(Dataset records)
════════

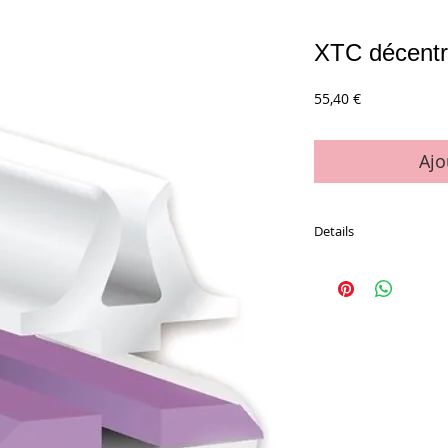
XTC décentr
Prix
55,40 €
Ajo
Details
Etui de 24 m (32 bande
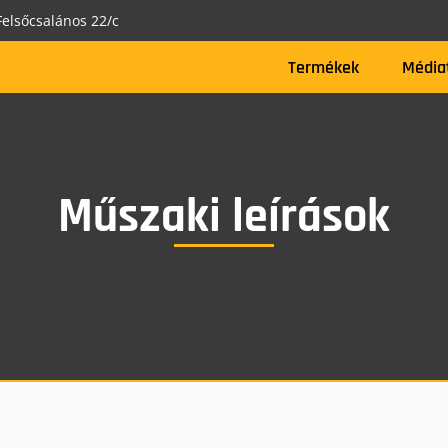
elsőcsalános 22/c
Termékek
Média
Műszaki leírások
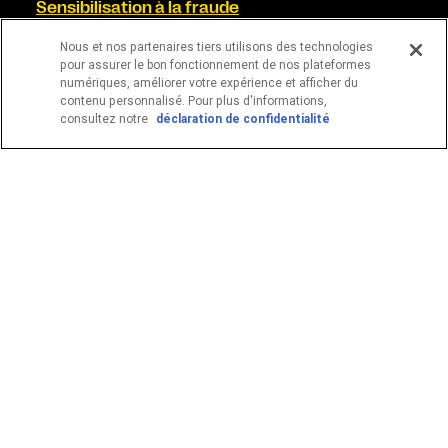
Sensibilisation à la fraude
Déclaration de confidentialité
Nous et nos partenaires tiers utilisons des technologies
Conditions générales
pour assurer le bon fonctionnement de nos plateformes
numériques, améliorer votre expérience et afficher du
TROUVEZ-NOUS SUR LES RÉSEAUX SOCIAUX
contenu personnalisé. Pour plus d'informations,
consultez notre
déclaration de confidentialité
Les services sont fournis par Western Union Services
Financiers (Canada), Inc. | Western Union Services Financiers
(Canada), Inc. Sous la licence de la Loi sur les entreprises de
services monétaires de Québec ; licence #12404
© 2026 Western Union Holdings, Inc. Tous droits réservés.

════════

- EXERCISE AIM: Only the lines from the line with "Conditions générales" to the final line of the entries are to be returned, each exactly as written, both ends included.

- EXERCISE ANSWER:
Conditions générales
pour assurer le bon fonctionnement de nos plateformes
numériques, améliorer votre expérience et afficher du
TROUVEZ-NOUS SUR LES RÉSEAUX SOCIAUX
contenu personnalisé. Pour plus d'informations,
consultez notre
déclaration de confidentialité
Les services sont fournis par Western Union Services
Financiers (Canada), Inc. | Western Union Services Financiers
(Canada), Inc. Sous la licence de la Loi sur les entreprises de
services monétaires de Québec ; licence #12404
© 2026 Western Union Holdings, Inc. Tous droits réservés.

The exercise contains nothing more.